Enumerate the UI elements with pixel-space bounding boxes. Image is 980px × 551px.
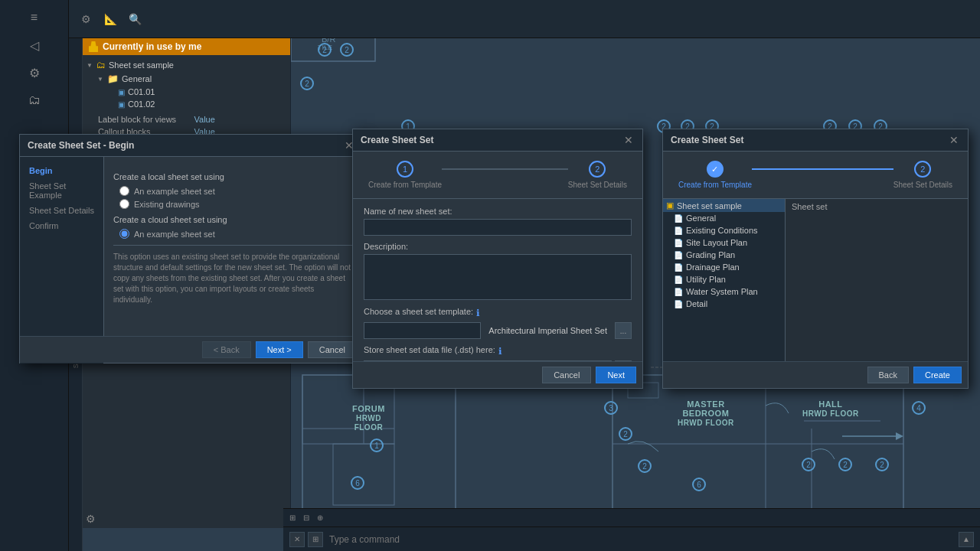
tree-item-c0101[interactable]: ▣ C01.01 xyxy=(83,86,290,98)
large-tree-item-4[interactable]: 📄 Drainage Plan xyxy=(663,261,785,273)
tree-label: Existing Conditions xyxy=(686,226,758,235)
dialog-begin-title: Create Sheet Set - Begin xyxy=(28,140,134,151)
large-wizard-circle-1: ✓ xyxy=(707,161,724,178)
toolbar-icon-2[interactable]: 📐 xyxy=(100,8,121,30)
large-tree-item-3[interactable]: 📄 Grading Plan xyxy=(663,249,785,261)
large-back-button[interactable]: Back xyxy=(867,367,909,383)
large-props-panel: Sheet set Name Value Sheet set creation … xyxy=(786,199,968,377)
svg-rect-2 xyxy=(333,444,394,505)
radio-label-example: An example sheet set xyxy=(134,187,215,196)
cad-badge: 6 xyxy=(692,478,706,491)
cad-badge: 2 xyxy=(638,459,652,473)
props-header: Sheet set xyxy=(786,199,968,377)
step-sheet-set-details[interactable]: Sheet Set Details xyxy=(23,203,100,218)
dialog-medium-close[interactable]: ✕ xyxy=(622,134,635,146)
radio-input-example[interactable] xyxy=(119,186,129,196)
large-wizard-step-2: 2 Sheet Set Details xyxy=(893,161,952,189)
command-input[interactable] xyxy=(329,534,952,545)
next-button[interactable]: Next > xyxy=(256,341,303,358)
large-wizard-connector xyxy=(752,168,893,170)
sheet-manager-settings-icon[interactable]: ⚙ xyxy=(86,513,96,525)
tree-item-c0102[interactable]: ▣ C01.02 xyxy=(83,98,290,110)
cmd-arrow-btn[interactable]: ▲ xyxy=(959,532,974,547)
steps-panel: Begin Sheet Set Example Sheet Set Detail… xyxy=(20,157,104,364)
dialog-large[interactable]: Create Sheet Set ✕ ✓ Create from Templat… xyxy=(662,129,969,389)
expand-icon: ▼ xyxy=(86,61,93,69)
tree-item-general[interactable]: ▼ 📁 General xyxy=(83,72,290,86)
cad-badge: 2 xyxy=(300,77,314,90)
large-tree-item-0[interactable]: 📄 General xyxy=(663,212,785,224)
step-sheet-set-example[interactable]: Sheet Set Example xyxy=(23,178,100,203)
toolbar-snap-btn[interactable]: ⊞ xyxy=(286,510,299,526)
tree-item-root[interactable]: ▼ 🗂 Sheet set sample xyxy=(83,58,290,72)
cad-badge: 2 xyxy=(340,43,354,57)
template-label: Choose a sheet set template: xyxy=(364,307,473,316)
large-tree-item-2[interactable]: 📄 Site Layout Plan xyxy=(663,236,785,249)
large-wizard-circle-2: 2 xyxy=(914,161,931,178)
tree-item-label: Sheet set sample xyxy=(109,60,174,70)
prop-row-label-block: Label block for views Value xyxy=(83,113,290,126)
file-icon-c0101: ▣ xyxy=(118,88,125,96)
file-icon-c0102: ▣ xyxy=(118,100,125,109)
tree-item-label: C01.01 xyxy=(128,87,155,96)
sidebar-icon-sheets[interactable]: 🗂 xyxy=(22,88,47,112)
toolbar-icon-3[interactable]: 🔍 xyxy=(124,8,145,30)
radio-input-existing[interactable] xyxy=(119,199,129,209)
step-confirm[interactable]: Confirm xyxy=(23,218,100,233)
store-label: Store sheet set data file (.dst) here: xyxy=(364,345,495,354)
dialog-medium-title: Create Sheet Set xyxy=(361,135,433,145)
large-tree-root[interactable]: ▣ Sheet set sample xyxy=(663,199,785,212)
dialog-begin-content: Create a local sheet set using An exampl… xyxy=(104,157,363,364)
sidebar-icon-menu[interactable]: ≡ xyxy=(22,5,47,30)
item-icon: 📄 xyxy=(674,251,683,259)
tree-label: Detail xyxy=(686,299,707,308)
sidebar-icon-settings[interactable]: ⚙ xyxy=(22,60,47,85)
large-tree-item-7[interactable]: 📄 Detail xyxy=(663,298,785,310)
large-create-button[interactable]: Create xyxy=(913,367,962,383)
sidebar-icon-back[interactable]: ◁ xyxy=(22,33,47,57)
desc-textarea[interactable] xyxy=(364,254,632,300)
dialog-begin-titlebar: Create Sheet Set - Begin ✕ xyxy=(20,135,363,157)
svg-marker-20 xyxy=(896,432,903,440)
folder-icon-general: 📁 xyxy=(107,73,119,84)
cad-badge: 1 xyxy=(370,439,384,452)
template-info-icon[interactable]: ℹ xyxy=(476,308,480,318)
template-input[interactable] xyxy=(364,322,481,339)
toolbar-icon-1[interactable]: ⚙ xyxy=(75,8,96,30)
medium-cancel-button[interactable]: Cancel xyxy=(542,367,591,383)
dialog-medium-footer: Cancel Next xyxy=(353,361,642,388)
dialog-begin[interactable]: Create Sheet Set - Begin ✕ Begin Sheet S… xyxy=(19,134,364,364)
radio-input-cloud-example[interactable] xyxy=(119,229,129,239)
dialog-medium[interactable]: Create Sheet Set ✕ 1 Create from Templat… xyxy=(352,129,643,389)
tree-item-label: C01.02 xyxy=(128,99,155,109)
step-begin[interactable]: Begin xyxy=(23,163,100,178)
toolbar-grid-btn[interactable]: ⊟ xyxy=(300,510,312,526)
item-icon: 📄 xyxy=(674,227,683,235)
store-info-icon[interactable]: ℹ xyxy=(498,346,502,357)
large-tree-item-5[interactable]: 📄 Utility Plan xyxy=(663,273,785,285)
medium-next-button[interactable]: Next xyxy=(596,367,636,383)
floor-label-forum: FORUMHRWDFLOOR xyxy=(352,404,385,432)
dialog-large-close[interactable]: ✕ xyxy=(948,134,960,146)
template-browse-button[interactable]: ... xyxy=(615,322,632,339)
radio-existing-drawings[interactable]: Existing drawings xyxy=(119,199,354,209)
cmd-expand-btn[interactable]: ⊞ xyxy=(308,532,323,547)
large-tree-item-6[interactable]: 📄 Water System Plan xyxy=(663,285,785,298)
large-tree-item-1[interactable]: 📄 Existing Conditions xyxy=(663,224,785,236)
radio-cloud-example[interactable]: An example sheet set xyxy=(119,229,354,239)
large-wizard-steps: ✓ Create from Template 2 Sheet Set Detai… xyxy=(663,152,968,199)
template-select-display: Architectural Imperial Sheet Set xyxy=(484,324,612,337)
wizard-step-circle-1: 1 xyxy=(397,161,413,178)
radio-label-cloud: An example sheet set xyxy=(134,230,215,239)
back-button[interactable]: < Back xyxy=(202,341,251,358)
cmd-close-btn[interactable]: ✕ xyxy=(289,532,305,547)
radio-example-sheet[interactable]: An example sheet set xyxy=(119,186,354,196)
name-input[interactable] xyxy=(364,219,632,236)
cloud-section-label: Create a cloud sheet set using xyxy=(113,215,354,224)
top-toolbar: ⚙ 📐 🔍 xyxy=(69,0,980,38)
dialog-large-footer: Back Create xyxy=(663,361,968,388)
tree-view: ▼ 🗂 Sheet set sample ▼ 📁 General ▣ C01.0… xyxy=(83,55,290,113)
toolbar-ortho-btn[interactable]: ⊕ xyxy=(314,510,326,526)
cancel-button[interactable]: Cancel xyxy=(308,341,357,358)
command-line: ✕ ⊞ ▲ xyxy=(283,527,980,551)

...

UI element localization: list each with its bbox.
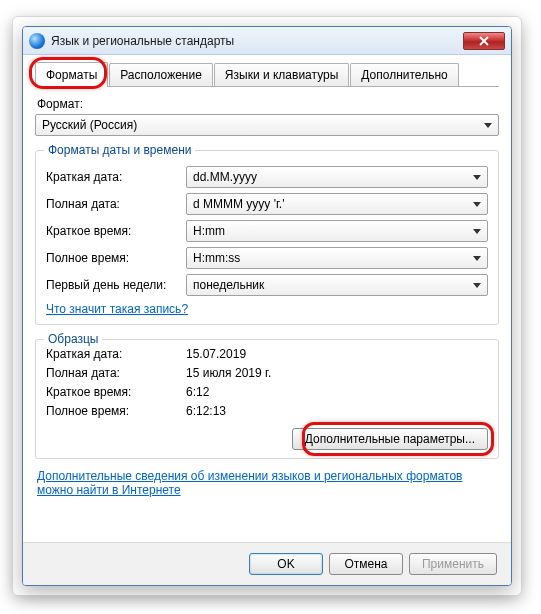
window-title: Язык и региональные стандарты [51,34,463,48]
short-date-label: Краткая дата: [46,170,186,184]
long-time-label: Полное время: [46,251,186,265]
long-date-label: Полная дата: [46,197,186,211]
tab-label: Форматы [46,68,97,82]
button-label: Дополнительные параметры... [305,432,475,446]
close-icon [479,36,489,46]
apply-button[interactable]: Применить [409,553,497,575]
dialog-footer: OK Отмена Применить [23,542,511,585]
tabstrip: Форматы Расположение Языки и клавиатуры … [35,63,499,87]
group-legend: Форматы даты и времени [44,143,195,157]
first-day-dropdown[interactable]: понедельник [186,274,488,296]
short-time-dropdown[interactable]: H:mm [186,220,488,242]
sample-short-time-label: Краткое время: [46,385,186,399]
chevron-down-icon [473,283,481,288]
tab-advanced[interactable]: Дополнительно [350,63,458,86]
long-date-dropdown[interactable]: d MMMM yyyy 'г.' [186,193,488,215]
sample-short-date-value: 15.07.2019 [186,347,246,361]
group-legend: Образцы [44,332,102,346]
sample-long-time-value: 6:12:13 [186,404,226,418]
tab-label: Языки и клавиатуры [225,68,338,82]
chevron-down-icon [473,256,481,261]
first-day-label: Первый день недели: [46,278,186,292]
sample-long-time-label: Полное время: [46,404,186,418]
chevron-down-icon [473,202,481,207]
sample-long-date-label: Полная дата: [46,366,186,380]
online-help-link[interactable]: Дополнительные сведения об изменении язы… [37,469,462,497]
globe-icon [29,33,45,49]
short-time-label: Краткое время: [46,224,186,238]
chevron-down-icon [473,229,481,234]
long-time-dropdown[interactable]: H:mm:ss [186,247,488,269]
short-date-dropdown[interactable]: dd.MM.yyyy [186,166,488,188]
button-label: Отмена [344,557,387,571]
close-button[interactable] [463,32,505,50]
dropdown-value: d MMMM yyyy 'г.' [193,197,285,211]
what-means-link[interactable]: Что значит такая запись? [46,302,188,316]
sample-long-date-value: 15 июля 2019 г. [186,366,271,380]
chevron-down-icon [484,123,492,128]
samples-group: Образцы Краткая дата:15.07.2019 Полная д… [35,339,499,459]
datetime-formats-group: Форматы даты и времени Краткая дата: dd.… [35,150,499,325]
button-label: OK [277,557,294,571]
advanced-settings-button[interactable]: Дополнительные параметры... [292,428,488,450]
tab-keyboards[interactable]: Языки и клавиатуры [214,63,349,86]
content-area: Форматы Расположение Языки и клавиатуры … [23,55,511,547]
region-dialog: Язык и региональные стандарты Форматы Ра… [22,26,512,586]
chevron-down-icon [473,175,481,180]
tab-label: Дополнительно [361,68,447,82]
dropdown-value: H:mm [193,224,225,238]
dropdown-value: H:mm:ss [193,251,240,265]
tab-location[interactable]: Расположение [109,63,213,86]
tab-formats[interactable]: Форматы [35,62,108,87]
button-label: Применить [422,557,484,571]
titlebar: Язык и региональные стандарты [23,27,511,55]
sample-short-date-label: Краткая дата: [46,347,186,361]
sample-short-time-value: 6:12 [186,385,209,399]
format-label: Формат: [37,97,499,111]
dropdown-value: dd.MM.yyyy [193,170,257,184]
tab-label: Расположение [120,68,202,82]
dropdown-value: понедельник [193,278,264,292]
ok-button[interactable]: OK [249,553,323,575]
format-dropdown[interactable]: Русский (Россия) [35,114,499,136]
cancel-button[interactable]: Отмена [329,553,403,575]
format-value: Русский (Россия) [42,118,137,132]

**Aim of the task**
Going through the entries above line by line, work out how many lines include the word "клавиатуры". Only the number is required.

**Reply to the exercise**
4